Task requirements: Please retype every entry as written, and keep the pictures out.

(Stored records)
/---

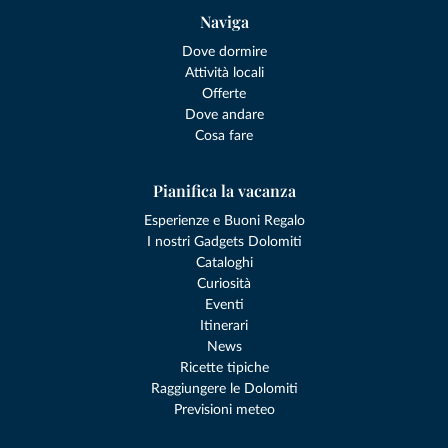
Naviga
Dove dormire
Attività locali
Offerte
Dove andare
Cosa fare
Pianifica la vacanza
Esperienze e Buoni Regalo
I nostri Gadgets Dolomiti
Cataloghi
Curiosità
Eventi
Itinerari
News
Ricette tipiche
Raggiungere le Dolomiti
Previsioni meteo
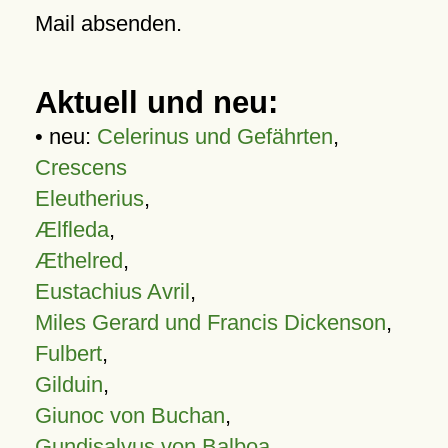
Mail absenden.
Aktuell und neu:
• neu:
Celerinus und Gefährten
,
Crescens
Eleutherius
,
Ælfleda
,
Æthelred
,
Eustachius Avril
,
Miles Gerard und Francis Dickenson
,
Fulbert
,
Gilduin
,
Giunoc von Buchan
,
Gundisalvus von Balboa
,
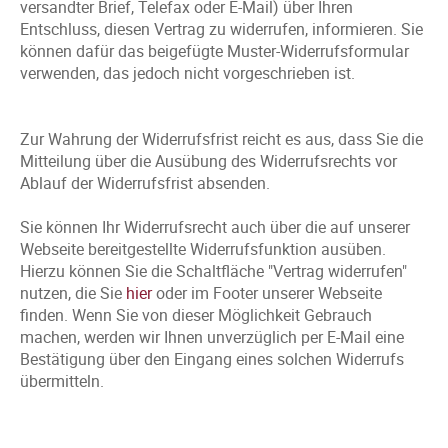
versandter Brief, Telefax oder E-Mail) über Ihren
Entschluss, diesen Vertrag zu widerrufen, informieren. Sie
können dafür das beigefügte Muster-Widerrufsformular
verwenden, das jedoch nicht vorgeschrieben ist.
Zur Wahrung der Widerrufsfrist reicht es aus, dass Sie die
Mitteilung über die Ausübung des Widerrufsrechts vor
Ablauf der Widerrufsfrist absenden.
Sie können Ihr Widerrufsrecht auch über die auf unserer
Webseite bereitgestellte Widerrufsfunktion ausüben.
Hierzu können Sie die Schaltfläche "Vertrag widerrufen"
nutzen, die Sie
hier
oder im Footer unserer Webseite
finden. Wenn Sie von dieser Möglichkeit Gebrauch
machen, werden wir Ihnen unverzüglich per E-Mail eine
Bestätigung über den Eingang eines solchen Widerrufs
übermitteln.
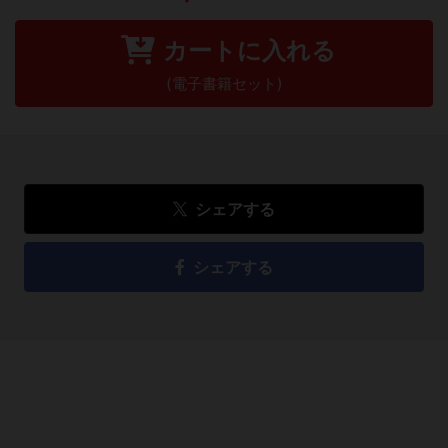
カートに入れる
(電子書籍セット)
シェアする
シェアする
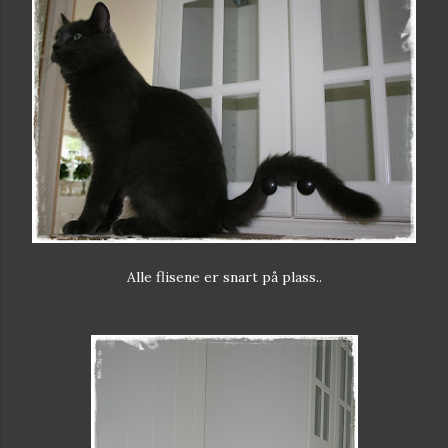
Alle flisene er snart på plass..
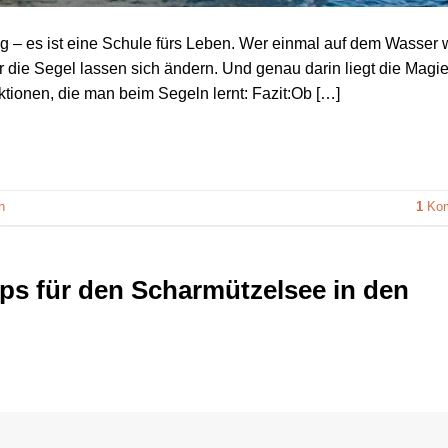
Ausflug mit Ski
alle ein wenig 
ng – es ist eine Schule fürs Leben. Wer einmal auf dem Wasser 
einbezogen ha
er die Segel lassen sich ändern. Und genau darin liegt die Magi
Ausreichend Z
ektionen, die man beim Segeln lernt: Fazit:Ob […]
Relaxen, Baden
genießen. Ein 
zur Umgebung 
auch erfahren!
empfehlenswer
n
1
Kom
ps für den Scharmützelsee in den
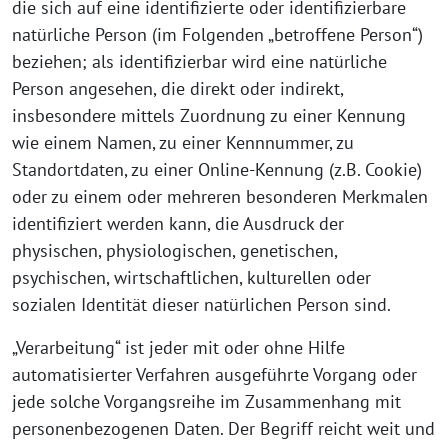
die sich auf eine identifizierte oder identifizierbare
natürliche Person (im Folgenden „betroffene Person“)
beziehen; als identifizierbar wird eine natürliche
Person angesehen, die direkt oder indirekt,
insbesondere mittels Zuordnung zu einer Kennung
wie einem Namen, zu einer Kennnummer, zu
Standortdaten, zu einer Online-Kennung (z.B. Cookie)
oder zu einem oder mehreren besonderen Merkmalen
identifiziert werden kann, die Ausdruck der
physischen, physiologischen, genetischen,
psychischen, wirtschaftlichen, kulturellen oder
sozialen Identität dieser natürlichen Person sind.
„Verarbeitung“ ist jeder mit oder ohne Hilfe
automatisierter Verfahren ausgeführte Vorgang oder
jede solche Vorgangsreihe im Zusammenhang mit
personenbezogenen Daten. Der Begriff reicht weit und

\---

Answer to this task:
Naviga
Dove dormire
Attività locali
Offerte
Dove andare
Cosa fare
Pianifica la vacanza
Esperienze e Buoni Regalo
I nostri Gadgets Dolomiti
Cataloghi
Curiosità
Eventi
Itinerari
News
Ricette tipiche
Raggiungere le Dolomiti
Previsioni meteo
Mail absenden.
Aktuell und neu:
• neu:
Celerinus und Gefährten
,
Crescens
Eleutherius
,
Ælfleda
,
Æthelred
,
Eustachius Avril
,
Miles Gerard und Francis Dickenson
,
Fulbert
,
Gilduin
,
Giunoc von Buchan
,
Gundisalvus von Balboa
,
versandter Brief, Telefax oder E-Mail) über Ihren
Entschluss, diesen Vertrag zu widerrufen, informieren. Sie
können dafür das beigefügte Muster-Widerrufsformular
verwenden, das jedoch nicht vorgeschrieben ist.
Zur Wahrung der Widerrufsfrist reicht es aus, dass Sie die
Mitteilung über die Ausübung des Widerrufsrechts vor
Ablauf der Widerrufsfrist absenden.
Sie können Ihr Widerrufsrecht auch über die auf unserer
Webseite bereitgestellte Widerrufsfunktion ausüben.
Hierzu können Sie die Schaltfläche "Vertrag widerrufen"
nutzen, die Sie
hier
oder im Footer unserer Webseite
finden. Wenn Sie von dieser Möglichkeit Gebrauch
machen, werden wir Ihnen unverzüglich per E-Mail eine
Bestätigung über den Eingang eines solchen Widerrufs
übermitteln.
カートに入れる
(電子書籍セット)
シェアする
シェアする
Alle flisene er snart på plass..
Ausflug mit Ski
alle ein wenig 
ng – es ist eine Schule fürs Leben. Wer einmal auf dem Wasser 
einbezogen ha
er die Segel lassen sich ändern. Und genau darin liegt die Magi
Ausreichend Z
ektionen, die man beim Segeln lernt: Fazit:Ob […]
Relaxen, Baden
genießen. Ein 
zur Umgebung 
auch erfahren!
empfehlenswer
n
1
Kom
ps für den Scharmützelsee in den
die sich auf eine identifizierte oder identifizierbare
natürliche Person (im Folgenden „betroffene Person“)
beziehen; als identifizierbar wird eine natürliche
Person angesehen, die direkt oder indirekt,
insbesondere mittels Zuordnung zu einer Kennung
wie einem Namen, zu einer Kennnummer, zu
Standortdaten, zu einer Online-Kennung (z.B. Cookie)
oder zu einem oder mehreren besonderen Merkmalen
identifiziert werden kann, die Ausdruck der
physischen, physiologischen, genetischen,
psychischen, wirtschaftlichen, kulturellen oder
sozialen Identität dieser natürlichen Person sind.
„Verarbeitung“ ist jeder mit oder ohne Hilfe
automatisierter Verfahren ausgeführte Vorgang oder
jede solche Vorgangsreihe im Zusammenhang mit
personenbezogenen Daten. Der Begriff reicht weit und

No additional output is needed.